■ **Extracted material**:
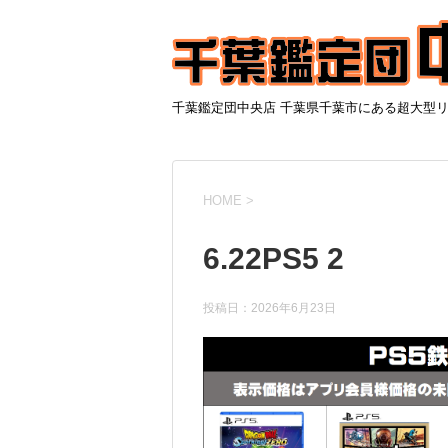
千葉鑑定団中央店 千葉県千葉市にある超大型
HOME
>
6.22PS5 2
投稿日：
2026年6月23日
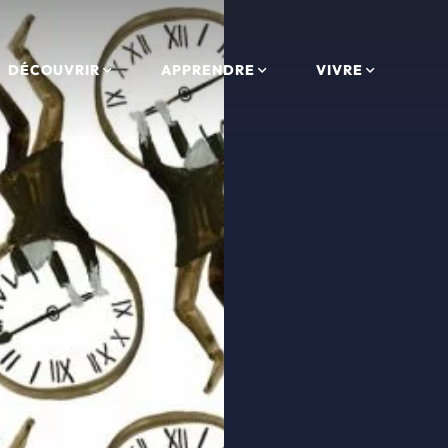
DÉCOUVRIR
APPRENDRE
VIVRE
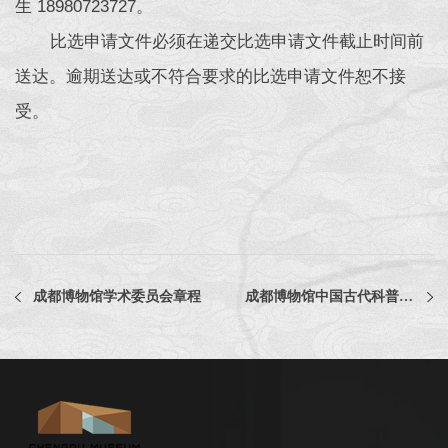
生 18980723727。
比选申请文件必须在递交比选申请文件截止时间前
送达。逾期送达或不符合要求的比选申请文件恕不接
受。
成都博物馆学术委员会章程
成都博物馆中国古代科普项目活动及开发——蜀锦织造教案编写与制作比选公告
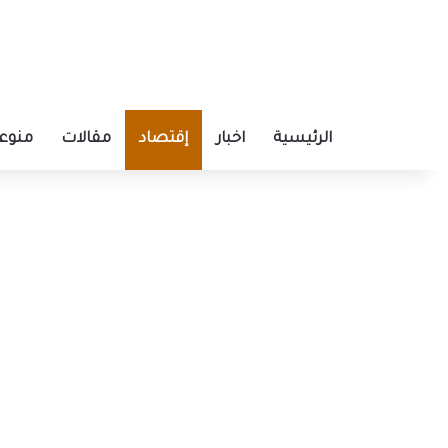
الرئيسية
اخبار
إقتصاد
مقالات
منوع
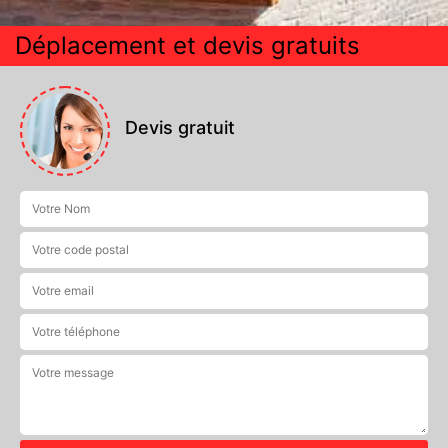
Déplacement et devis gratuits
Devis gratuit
* * *
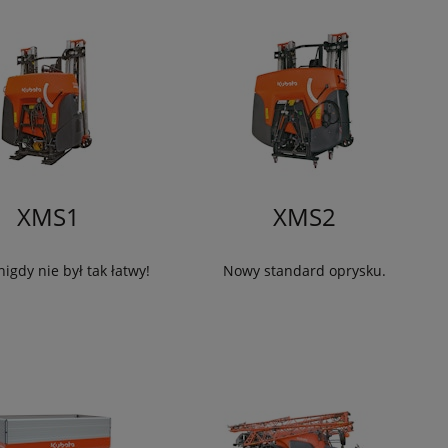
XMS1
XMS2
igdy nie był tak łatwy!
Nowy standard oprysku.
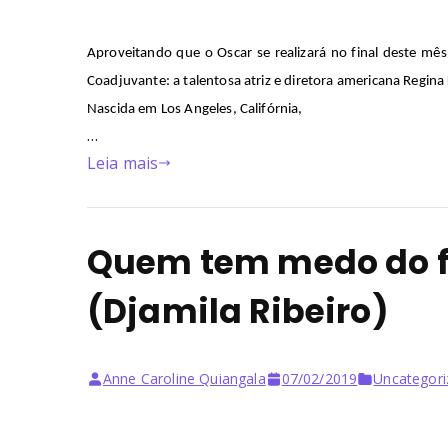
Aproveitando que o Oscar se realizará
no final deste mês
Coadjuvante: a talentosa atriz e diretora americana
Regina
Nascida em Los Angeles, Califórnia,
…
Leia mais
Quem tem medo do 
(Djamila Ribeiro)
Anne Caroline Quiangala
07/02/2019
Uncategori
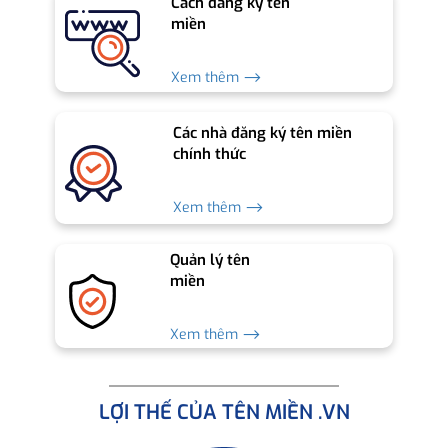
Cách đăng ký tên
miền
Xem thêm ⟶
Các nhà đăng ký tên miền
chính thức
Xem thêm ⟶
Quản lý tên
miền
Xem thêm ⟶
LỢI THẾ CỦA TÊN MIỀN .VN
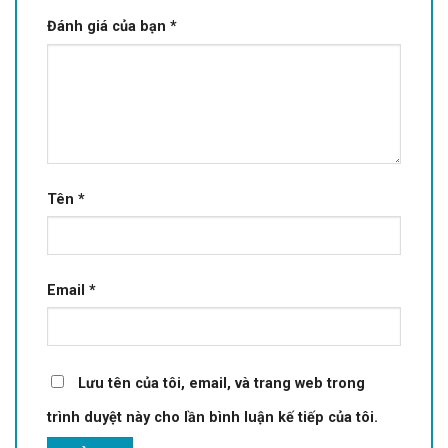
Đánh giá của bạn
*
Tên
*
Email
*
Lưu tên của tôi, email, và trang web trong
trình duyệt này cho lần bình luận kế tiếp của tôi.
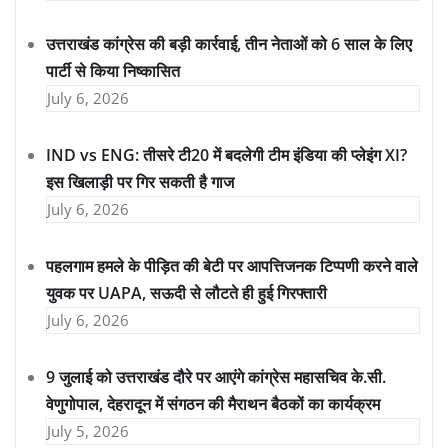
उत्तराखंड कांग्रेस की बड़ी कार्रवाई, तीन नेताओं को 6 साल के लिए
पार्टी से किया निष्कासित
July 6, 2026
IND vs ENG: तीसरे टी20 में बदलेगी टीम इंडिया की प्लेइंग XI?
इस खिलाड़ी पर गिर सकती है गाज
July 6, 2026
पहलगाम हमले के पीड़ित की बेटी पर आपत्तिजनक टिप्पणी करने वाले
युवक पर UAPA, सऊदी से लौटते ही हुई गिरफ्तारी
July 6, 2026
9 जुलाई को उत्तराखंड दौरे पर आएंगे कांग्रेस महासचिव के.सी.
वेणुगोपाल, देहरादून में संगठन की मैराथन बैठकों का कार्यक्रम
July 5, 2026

■ **Action item**:
Give the number of lines in the data that contain the string "đăng" and nothing more.

■ **Solution to this exercise**:
2